Please know that we are thinking about you every single day and praying for you every chance we get. I can't go very long on any given day before I am thinking of you again. Im sending you a power packed hug enriched in vitamins and minerals to get you by today.

Lots of love,
M

SusieF said...

Kristin,

What does it say about us as women when all we want to know is how will the hair look!!!

You are such a beautiful person...inside and out that if you had no hair and pink polka dots all over your body, you would still look great.

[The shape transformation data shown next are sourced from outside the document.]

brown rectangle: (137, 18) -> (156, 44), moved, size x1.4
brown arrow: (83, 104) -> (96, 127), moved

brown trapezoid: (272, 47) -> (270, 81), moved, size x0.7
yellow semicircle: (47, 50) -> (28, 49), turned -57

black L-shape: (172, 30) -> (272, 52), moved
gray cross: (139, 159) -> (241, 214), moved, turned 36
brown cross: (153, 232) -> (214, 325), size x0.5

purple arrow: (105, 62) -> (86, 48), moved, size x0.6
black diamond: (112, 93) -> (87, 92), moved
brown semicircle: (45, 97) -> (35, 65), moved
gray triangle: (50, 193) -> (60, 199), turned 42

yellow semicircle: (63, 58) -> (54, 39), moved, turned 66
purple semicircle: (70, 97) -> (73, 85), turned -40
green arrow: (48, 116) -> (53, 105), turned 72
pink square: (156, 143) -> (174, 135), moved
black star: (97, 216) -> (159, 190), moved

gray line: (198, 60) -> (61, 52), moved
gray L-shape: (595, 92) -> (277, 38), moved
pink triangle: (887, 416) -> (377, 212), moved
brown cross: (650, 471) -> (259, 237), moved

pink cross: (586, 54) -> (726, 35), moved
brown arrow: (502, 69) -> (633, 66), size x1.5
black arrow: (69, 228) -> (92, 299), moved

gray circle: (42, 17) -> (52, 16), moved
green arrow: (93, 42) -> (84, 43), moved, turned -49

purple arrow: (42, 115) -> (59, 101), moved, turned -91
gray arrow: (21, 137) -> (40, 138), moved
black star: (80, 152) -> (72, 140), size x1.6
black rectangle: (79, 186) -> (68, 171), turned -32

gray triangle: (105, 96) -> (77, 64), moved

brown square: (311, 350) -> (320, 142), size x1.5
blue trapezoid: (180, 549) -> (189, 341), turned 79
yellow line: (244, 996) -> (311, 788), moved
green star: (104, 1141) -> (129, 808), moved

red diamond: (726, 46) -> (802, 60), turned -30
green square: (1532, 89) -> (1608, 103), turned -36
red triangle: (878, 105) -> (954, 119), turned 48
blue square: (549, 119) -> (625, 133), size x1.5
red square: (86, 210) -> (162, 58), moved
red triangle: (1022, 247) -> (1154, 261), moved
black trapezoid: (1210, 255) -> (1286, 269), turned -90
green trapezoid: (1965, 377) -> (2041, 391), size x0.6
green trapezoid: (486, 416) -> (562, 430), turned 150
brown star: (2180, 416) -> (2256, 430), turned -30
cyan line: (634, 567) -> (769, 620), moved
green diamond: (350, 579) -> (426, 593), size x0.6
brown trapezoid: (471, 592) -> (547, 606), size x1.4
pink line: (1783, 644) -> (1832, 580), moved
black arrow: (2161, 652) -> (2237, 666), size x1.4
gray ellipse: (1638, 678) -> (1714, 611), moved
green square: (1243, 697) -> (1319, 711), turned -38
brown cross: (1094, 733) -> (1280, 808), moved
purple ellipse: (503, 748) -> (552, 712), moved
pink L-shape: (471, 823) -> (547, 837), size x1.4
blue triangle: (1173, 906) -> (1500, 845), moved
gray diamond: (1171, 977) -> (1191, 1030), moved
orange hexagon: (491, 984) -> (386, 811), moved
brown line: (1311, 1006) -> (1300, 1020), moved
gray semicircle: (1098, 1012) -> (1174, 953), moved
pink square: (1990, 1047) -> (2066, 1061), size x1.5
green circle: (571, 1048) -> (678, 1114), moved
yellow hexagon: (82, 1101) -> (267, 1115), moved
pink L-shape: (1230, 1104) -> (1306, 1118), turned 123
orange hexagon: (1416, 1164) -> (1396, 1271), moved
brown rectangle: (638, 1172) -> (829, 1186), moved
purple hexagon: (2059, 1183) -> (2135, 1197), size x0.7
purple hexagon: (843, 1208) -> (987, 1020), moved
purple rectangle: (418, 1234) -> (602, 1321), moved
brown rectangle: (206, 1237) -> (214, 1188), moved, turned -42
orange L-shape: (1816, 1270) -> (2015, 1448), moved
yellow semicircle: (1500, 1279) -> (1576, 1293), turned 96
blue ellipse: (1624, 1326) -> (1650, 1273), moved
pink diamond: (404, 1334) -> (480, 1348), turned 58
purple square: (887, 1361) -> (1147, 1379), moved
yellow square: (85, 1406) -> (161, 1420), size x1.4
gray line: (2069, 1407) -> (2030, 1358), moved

(But it's wonderful you get to keep your hair!!)

Love
Susie

Cara said...

I am so glad you started a blog! I love it! My sister started one and then got me into it. It is a wounderful way to journal. You are so amazing and strong! We love you and your family!

Cedar Roots said...

More updates, more updates!!! Rob

Angie said...

Kristin,

You are amazingly beautiful both on the inside and out. Know you continue to be in our thoughts and prayers.

Fill us in on more updates.

Carla said...

Wow! You're still that strong person I knew so well in high school. That's so obvious when reading your blog. I'm glad to hear that the cancer had not spread. It sounds like you have so much help and support around you. I know you will beat this and be even stronger. You're in my prayers!!!